Apesar do aumento da produção do mês, impulsionado pelo Brasil, México e Argentina, o resultado ficou 2,4% abaixo de agosto do ano passado. Quanto aos produtos laminados, a produção de aços longos cresceu 9,5% durante o mês; a dos planos, 15,9%. No entanto, a produção de tubos sem costura continua deprimida. Mesmo com o aumento de 17,9% na comparação com o mês anterior, a produção foi 63% menor do que em agosto do ano passado.

O consumo de aço latino-americano cresceu em julho 2,9% em comparação com o mês anterior, principalmente pelo desempenho da Argentina, Colômbia, México e Brasil, que registrou o seu melhor mês do ano. No entanto, diminuiu 19,7% na comparação com o mesmo mês de 2019, e teve uma queda de 15,4% interanual no acumulado de janeiro a julho.

A redução das importações contribuiu para uma melhora da balança comercial, cujo déficit atingiu o nível mais baixo desde outubro de 2011. “Para ficar em dia com o aumento da demanda, a indústria está se recuperando com uma maior produção, reacendendo altos fornos e aumentando a produção de aço”, disse Francisco Leal, diretor-geral da Alacero.

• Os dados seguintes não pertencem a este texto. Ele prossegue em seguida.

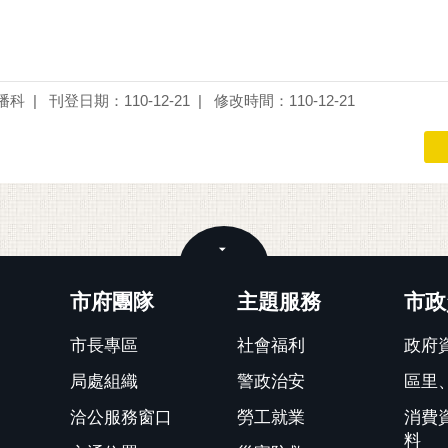
播科
刊登日期：110-12-21
修改時間：110-12-21
關閉
市府團隊
主題服務
市政
市長專區
社會福利
政府
局處組織
警政治安
區里
洽公服務窗口
勞工就業
消費
料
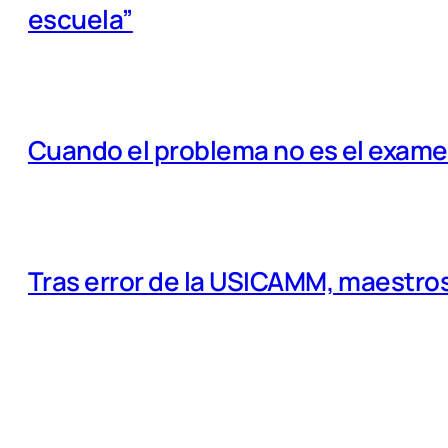
escuela”
Cuando el problema no es el examen
Tras error de la USICAMM, maestros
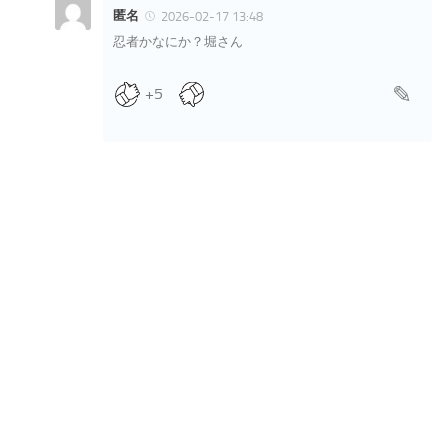
匿名
2026-02-17 13:48
忍者かなにか？堀さん
+5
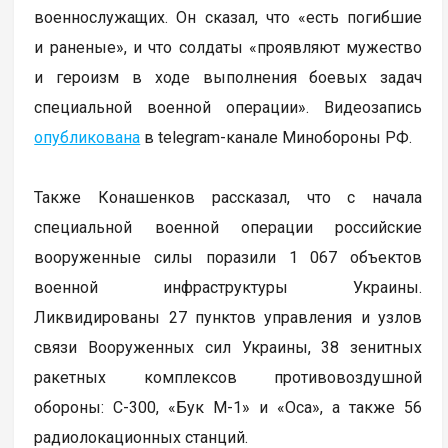
военнослужащих. Он сказал, что «есть погибшие
и раненые», и что солдаты «проявляют мужество
и героизм в ходе выполнения боевых задач
специальной военной операции». Видеозапись
опубликована
в telegram-канале Минобороны РФ.
Также Конашенков рассказал, что с начала
специальной военной операции российские
вооруженные силы поразили 1 067 объектов
военной инфраструктуры Украины.
Ликвидированы 27 пунктов управления и узлов
связи Вооруженных сил Украины, 38 зенитных
ракетных комплексов противовоздушной
обороны: С-300, «Бук М-1» и «Оса», а также 56
радиолокационных станций.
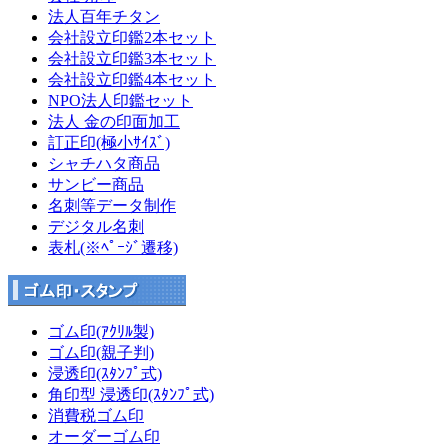
法人百年チタン
会社設立印鑑2本セット
会社設立印鑑3本セット
会社設立印鑑4本セット
NPO法人印鑑セット
法人 金の印面加工
訂正印(極小ｻｲｽﾞ)
シャチハタ商品
サンビー商品
名刺等データ制作
デジタル名刺
表札(※ﾍﾟｰｼﾞ遷移)
ゴム印(ｱｸﾘﾙ製)
ゴム印(親子判)
浸透印(ｽﾀﾝﾌﾟ式)
角印型 浸透印(ｽﾀﾝﾌﾟ式)
消費税ゴム印
オーダーゴム印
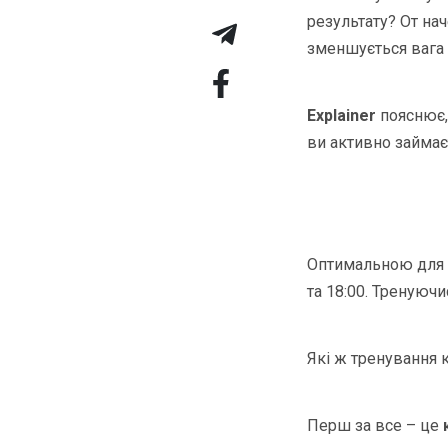
результату? От наче
зменшується вага 
Explainer
пояснює, 
ви активно займає
Оптимальною для п
та 18:00. Тренуючи
Які ж тренування
Перш за все – це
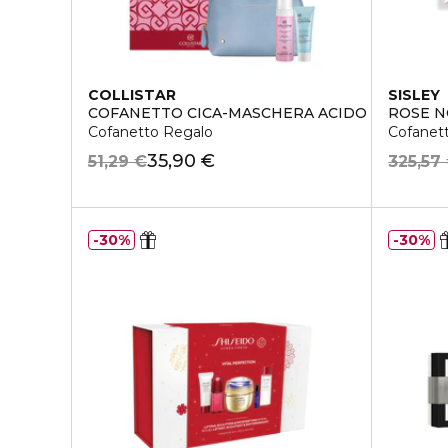
COLLISTAR
SISLEY
COFANETTO CICA-MASCHERA ACIDO IALURONI
ROSE N
Cofanetto Regalo
Cofanet
35,90 €
51,29 €
325,57
30%
30%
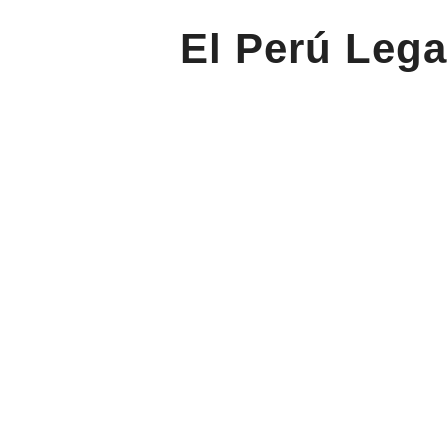
El Perú Lega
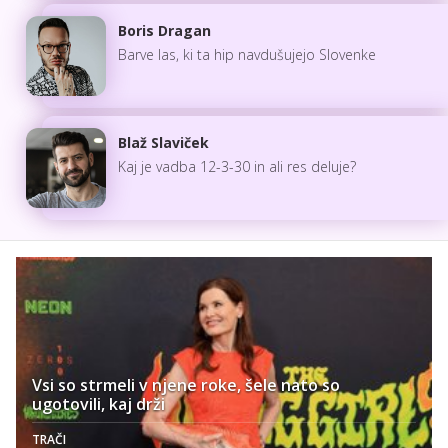
Boris Dragan
Barve las, ki ta hip navdušujejo Slovenke
Blaž Slaviček
Kaj je vadba 12-3-30 in ali res deluje?
Vsi so strmeli v njene roke, šele nato so
ugotovili, kaj drži
TRAČI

Aumento do desacoplamento das cadeias globais por causa das disputas comerciais

Com a aplicação de uma política restritiva por parte do governo norte-americano face às tensões comerciais com a China, e os maiores custos de produção, acentuou-se o processo de fragmentação das cadeias globais de valor pela relocalização nacional (reshoring). Nesse cenário, reiteramos que é uma missão atual dos governos promover a competitividade, as instituições e a infraestrutura para atrair investimentos em um momento crítico, em que existem oportunidades para os países latino-americanos.

Nesse contexto, o México é uma opção lógica de nearshoring devido à proximidade com o mercado dos Estados Unidos e à existência do T-MEC com esse país e o Canadá. A Colômbia também poderia se beneficiar graças ao fuso horário favorável e à perspectiva de melhora econômica a médio prazo, o que poderia ocorrer com outros países da região.

Para aproveitar estes benefícios e oportunidades de desenvolvimento da região, é necessário que os governos estimulem o interesse de investidores nacionais e estrangeiros mediante estratégias de promoção e fomento, estabilidade econômica e respeito pelo estado de direito.